コラム_2021.1.27

 「空気の暴力」! なんと重い言葉でしょう。
最初に脳裏に浮かんだのは、人事権を持ったボスが「少しでも異をとなえようものなら飛ばすぞ」という暗黙の圧力をかけて、考え方の多様性を封じ込めて、誰もがおかしいと思っている変な方針がまかり通ってしまう状況です。
 そして、その延長線上に、ネット言論があり、誰かターゲットが定まったら袋叩きにする風潮が蔓延しています。おそらく太平洋戦争に突入する前の日本には、そんな空気が流れていたのだと思います。
 松下政経塾の後輩である物江潤君が書いた「空気が支配する国」(新潮新書)は、まさにこうした状況に警鐘を鳴らした一冊。まだお読みでない方には、ぜひ手にとっていただきたいです。
 「空気の暴力」に沈黙していると、次第に「どうせ何をやっても」という、学習性無気力が広まります。これが本当の危険です。テラルネッサンス創設者である鬼丸昌也さんの「僕たちは微力かも知れないけれど無力ではない」という言葉を僕は信じています。
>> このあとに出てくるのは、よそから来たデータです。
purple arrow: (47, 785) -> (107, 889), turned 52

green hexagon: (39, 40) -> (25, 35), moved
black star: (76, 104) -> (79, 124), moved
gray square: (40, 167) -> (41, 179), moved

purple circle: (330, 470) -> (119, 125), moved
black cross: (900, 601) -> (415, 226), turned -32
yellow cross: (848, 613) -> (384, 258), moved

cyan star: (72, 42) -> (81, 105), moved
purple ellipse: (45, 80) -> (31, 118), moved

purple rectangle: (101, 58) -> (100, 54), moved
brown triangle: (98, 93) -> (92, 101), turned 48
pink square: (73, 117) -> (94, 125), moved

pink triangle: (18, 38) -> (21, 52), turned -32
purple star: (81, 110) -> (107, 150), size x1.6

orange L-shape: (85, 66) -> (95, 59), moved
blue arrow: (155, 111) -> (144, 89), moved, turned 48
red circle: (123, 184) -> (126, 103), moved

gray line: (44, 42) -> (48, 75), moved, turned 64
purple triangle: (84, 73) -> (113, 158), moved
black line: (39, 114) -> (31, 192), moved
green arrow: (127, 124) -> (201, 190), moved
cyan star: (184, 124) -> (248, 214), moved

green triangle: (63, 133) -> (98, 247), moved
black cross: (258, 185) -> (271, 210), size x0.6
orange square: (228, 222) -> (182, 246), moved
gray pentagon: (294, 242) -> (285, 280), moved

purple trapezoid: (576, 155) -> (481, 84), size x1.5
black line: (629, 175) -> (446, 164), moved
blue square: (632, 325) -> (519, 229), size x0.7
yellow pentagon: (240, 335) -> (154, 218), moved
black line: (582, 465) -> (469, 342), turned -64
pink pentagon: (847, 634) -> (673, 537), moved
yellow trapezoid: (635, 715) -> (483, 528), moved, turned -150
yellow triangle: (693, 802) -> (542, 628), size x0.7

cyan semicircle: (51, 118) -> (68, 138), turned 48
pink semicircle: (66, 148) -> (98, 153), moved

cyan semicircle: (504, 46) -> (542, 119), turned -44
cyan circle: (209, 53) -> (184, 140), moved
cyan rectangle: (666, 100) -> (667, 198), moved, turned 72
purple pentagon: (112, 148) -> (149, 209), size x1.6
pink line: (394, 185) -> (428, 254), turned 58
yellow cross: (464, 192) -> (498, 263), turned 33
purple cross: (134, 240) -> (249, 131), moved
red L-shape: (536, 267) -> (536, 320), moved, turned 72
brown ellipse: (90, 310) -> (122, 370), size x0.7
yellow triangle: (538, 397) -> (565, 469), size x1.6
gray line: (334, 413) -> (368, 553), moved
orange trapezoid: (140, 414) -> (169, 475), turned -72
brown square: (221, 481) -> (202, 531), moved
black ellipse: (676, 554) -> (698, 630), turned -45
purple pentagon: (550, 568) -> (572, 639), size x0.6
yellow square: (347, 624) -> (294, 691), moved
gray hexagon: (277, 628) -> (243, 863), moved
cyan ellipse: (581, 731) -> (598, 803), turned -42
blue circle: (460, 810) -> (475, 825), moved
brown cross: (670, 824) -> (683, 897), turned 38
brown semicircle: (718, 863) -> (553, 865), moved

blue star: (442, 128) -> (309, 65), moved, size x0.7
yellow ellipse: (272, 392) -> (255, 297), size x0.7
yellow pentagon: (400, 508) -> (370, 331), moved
 「ほめ言葉のシャワー」や「価値語」といった菊池省三先生の実践や、NPOハロードリーム実行委員会の「笑顔のコーチング」、探究学舎の「子育てコーチング」など、ポジティブなエネルギーをできるだけ多くの人々に届けたいと願っています。「空気を良くする」活動を広めていきたいです。